Adaptation to Extrauterine Life Flashcards
What are four critical aspects or consequences of pulmonary adaptation?
Lung growth and development
Physiologic maturation
Respiratory drive
Relationship of lung inflation to cardiovascular transition
What are the phases of lung development?
Canalicular phase (17-27 weeks) Type II cells begin to differentiate, capillary network begins
Saccular phase (26-36 weeks) Thinning of interstitial space and association of endothelial and type I cells
Alveolar phase (36 weeks - 3 years) Presence of true alveoli
What are the three aspects of physiologic maturation?
Surfactant generation
Functional residual capacity
Lung fluid absorption
What is surfactant and where is it made?
Surfactant is a phospholipid-protein complex (90% lipid, 10% protein) which lowers surface tension and prevents alveolar collapse at end expiration. Also decreases work of breathing (improves compliance, DV/DP) and aids host defense.
Made in Type II alveolar cells, stored as lamellar bodies, and secreted as tubular myelin into the alveolar space
Molecules line up in the presence of surfactant proteins and phospholipids into a monolayer-multilayer film along the liquid-air interface
How does surfactant function and what is its overall physiologic action?
The surfactant molecules have a hydrophilic head and a hydrophobic tail which extends into the air space. When the air space collapses, the tails are densely packed, leading to mutual repulsion, opposing collapse.
Surfactant lowers the opening pressure, increases the maximal lung gas volume, and maintains gas volume on deflation (FRC- functional reserve capacity)
What is the term for surfactant deficiency?
Hyaline membrane disease
What is the importance of functional reserve capacity?
FRC leads to optimal compliance (compliance = ΔV/ΔP) in the lung. High or low FRC leads to diminished compliance (S-shaped compliance curve).
What are signs of surfactant deficiency/hyaline membrane disease?
Premature, or delayed maturity (e.g.

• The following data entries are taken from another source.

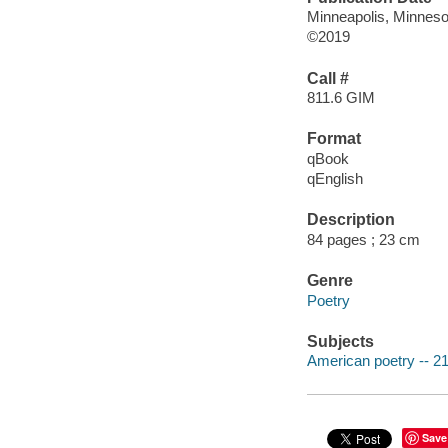
Minneapolis, Minneso
©2019
Call #
811.6 GIM
Format
qBook
qEnglish
Description
84 pages ; 23 cm
Genre
Poetry
Subjects
American poetry -- 21
Save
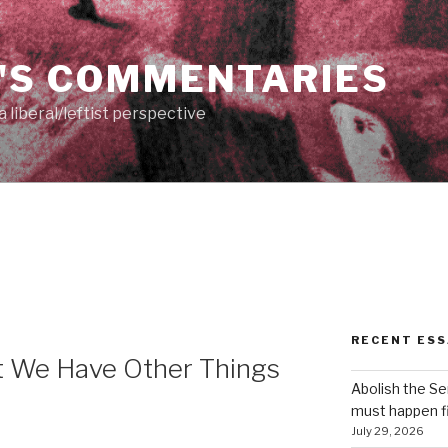
'S COMMENTARIES
 liberal/leftist perspective
RECENT ESS
t We Have Other Things
Abolish the S
must happen fi
July 29, 2026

Infant of Diabetic Mother)
Increased work of breathing
- Retractions (often marked due to soft chest wall)
- Grunting, flaring
Cyanosis in room air
Chest XR with diffuse microatelectasis (very poorly aerated)
- Reticulogranular pattern
- Air bronchograms
What is the treatment for HMD?
Oxygen
Improve lung inflation, establish FRC
- Continuous positive airway pressure (nasal CPAP)
- Intubation and mechanical ventilation
- Surfactant replacement
How is lung fluid absorbed?
Fluid is produced by the lung, egresses from trachea, forms amniotic fluid
Fluid is secreted by lung epithelial cells, driven by active Cl- secretion
At birth, reabsorption depends on Na+ absorption
Influence of Maturity:
- Presence and activity of amiloride-sensitive selective epithelial Na channels (ENaC) increase in late gestation, probably due to increased fetal production of cortisol
- Can be induced by exogenous glucocorticoids, and somewhat by catecholamines (stress of labor)
Labor: Increased transpulmonary pressure
- Uterine contractions squeeze fluid out at a greater rate than it is produced
- If no labor, more fluid remains to be removed after birth (e.g. elective C/S)
What is the pathophysiology of Transient Tachypnea of the Newborn?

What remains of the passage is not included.